Al posto dell'oroscopo trascrivo le frasi dette in tempi recenti da bifolchi e approfittatori che, prima, consideravamo vip (presi dal Fatto Quotidiano)

Iniziamo da uno dei simboli del nulla, che crede che il mondo sia un resort per pochi, poi a seguire altri illuminati dall'ombra.  


28 febbraio Flavio Briatore, imprenditore: “Questa roba qui è un’influenza. Pensa a quante persone muoiono ogni anno in Italia per la polmonite”. Poi una preoccupazione: “E adesso magari sospenderanno anche il Gran Premio del Bahrain”

29 febbraio Luca Zaia, governatore del Veneto: “Li abbiamo visti tutti i video con persone che mangiano topi vivi o questo genere di cose”.

2 marzo Greg Clarke, vicepresidente della Fifa: “Mi aspetto di disputare regolarmente le amichevoli in programma contro Danimarca e Italia a Wembley. Noi continuiamo con il nostro programma”.

2 marzo Gianni Infantino, numero 1 Fifa: “Non possiamo escludere nulla, ma non dobbiamo lasciarci prendere dal panico. Personalmente non sono preoccupato”.

2 marzo Vittorio Sgarbi: “Hanno umiliato l’Italia davanti al mondo. Perché non si può andare al museo egizio di Torino e invece al Mart di Trento le persone stanno una attaccata all’altra? Siamo alla demenza assoluta: sono morti solo anziani che avevano già gravi patologie!”.

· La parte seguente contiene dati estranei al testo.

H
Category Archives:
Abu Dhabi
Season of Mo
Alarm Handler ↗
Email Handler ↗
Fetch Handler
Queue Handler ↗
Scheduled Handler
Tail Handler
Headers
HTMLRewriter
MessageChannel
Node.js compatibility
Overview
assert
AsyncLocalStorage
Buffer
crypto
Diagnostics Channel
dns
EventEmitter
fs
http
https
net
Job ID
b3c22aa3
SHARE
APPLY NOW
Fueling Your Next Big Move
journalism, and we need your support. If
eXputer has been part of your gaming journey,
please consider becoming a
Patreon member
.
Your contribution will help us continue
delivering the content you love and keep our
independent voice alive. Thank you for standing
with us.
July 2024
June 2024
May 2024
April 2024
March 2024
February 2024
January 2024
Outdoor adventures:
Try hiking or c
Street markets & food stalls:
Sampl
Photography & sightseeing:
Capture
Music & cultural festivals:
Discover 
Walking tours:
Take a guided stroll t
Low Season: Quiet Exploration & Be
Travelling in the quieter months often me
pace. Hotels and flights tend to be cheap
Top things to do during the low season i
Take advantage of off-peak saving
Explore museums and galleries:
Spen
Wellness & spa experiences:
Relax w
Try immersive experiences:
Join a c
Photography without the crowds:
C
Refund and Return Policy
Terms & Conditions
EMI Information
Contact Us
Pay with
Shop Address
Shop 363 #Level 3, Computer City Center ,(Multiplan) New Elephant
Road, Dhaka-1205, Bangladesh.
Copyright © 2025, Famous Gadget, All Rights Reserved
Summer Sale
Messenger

3 marzo Davide Faraone, Italia Viva, su Dario Franceschini: “Spero faccia più il ministro e si occupi di più di aprire i musei. Ad esempio domenica in Sicilia abbiamo sperimentato i musei aperti: una bellissima giornata”.

4 marzo Diletta Leotta, showgirl, va a Courmayeur con il fidanzato. Il blocco del lavoro le permette relax.

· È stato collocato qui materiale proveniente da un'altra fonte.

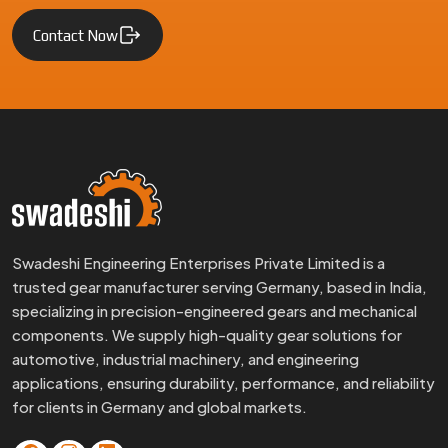
Contact Now
Swadeshi Engineering Enterprises Private Limited is a
trusted gear manufacturer serving Germany, based in India,
specializing in precision-engineered gears and mechanical
components. We supply high-quality gear solutions for
automotive, industrial machinery, and engineering
applications, ensuring durability, performance, and reliability
for clients in Germany and global markets.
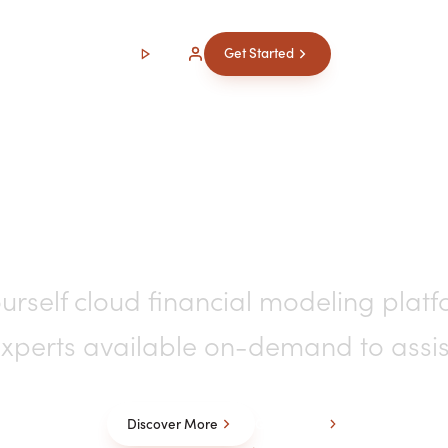
Watch
Login
Get Started
cial Modeling & Repo
urself cloud financial modeling platf
xperts available on-demand to assis
Discover More
Get Started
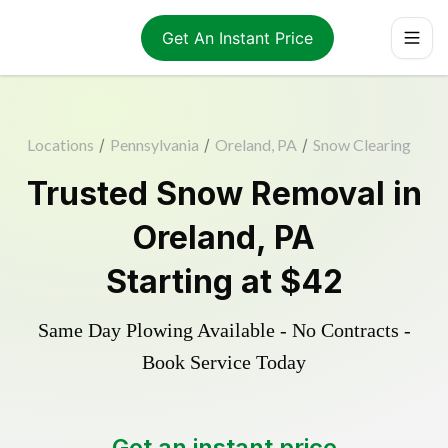
Get An Instant Price
Locations
/
Pennsylvania
/
Oreland, PA
/
Snow Clearing
Trusted
Snow Removal
in
Oreland
,
PA
Starting at
$42
Same Day Plowing Available - No Contracts -
Book Service Today
Get an instant price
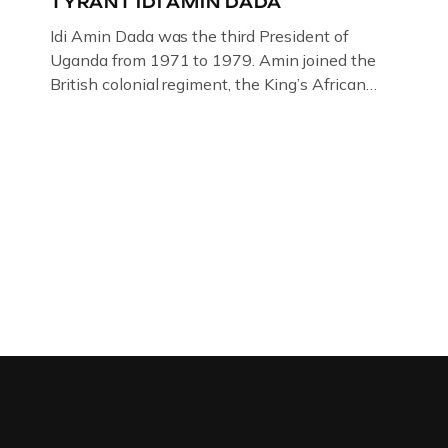
TYRANT IDI AMIN DADA
Idi Amin Dada was the third President of
Uganda from 1971 to 1979. Amin joined the
British colonial regiment, the King’s African
Rifles in 1946, serving in Somalia, Kenya and
Uganda. Uganda: How the West brought Idi
Amin to powerThat Idi Amin was a brutal
dictator of extraordinary cruelty is well known
and becomes more […]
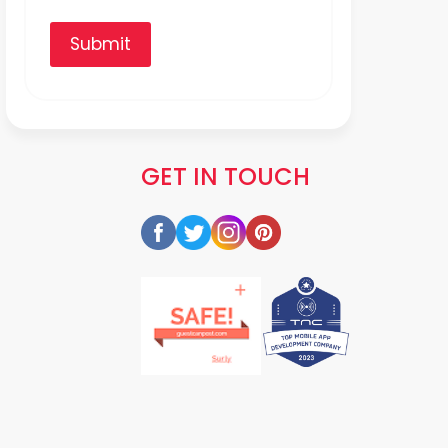
Submit
GET IN TOUCH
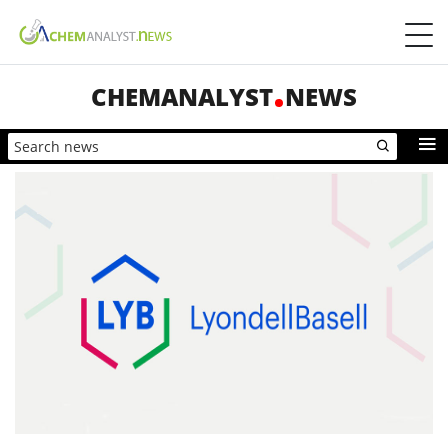
CHEMANALYST
NEWS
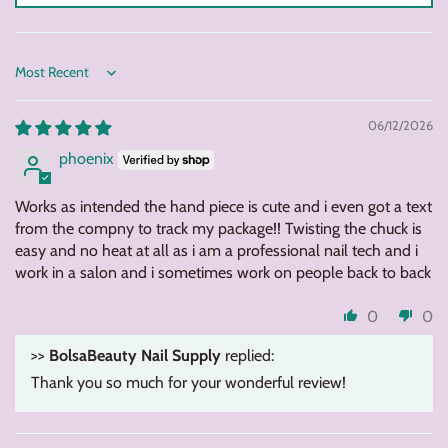
Sort by
06/12/2026
phoenix
Works as intended the hand piece is cute and i even got a text
from the compny to track my package!! Twisting the chuck is
easy and no heat at all as i am a professional nail tech and i
work in a salon and i sometimes work on people back to back
0
0
>>
BolsaBeauty Nail Supply
replied:
Thank you so much for your wonderful review!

4 marzo Paolo Crepet, psichiatra: “Questo si chiama panico, istruzioni per accrescere il panico. È evidente che tutto questo ha un senso per chi è sintomatico, per chi non è sintomatico vuol dire paralizzare la nazione”.

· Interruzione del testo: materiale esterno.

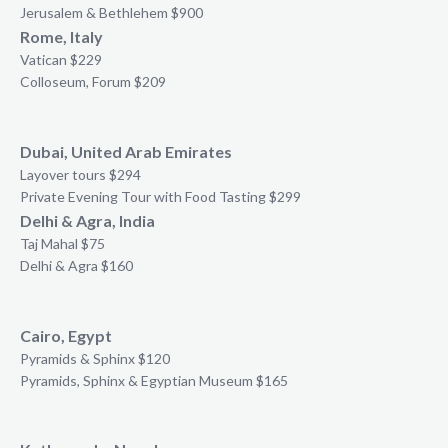
Jerusalem & Bethlehem $900
Rome, Italy
Vatican $229
Colloseum, Forum $209
Dubai, United Arab Emirates
Layover tours $294
Private Evening Tour with Food Tasting $299
Delhi & Agra, India
Taj Mahal $75
Delhi & Agra $160
Cairo, Egypt
Pyramids & Sphinx $120
Pyramids, Sphinx & Egyptian Museum $165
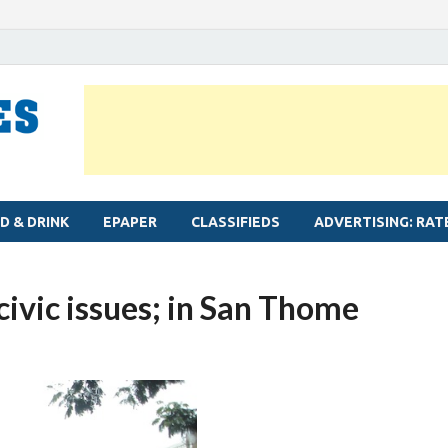
MYLAPORE TIMES
Neighbourhood newspaper for Mylapore
D & DRINK
EPAPER
CLASSIFIEDS
ADVERTISING: RAT
civic issues; in San Thome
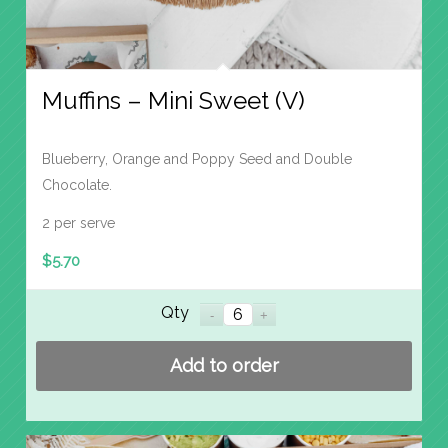
Muffins – Mini Sweet (V)
Blueberry, Orange and Poppy Seed and Double
Chocolate.
2 per serve
$
5.70
Qty
Add to order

4 marzo Maurizio Costanzo: “Io esco comunque”.

5 marzo Chiara Biasi, influencer: “Non ce la faccio più (…) E nessuno che mi sta sul cazzo che muore”.

6 marzo Donald Trump: “Ho parlato con molta gente e ritengo che il numero sia molto al di sotto dell’1%”. E aggiunge: “Molte persone che contrarranno il virus si riprenderanno rapidamente, senza neanche il medico. Alcuni continuano a lavorare”.

9 marzo Barbara Saltamartini, della Lega, festeggia pubblicamente e in gruppo la vittoria alle suppletive.

12 marzo Christine Lagarde, presidente della Bce: “Non siamo qui per ridurre lo spread”. La Borsa di Milano perde il 14 per cento.

13 marzo Boris Johnson, premier britannico: “La diffusione del contagio è inevitabile, molte famiglie devono prepararsi a piangere dei morti. E l’idea più sensata sarebbe quella di provare a teleguidare il tutto attraverso misure parziali e graduali”, per poi “favorire un’immunità di gregge”.

13 marzo Christian Jessen, 43enne medico britannico, scrittore e presentatore televisivo: “Il coronavirus? Una scusa degli italiani per prolungare la loro siesta”.

15 marzo Emmanuel Macron, presidente francese: “Per evitare il contagio mentre votate, portate una penna da casa, blu o nera”.

15 marzo Matteo Renzi: “Dare colpa alla politica, all’Europa o alla Lagarde per me è populismo”.

16 marzo Salvini e la fidanzata vengono fotografati per Roma: “Non stavo andando a spasso al Colosseo, stavo andando a fare la spesa”.

17 marzo il padre di Boris Johnson: “Continuerò ovviamente ad andare al pub”.

19 marzo Georgina, fidanzata di Cristiano Ronaldo, è impegnata a Madeira nello shopping.

19 marzo Jair Bolsonaro, presidente del Brasile: “L’Italia è un Paese pieno di vecchietti, in ogni palazzo ce ne sono almeno una coppia, come a Copacabana, per questo motivo ci sono tanti morti”.

20 marzo Mark Rutte, premier olandese, punta sull’immunità di gregge: “La realtà è che gran parte del popolo olandese verrà contagiato”.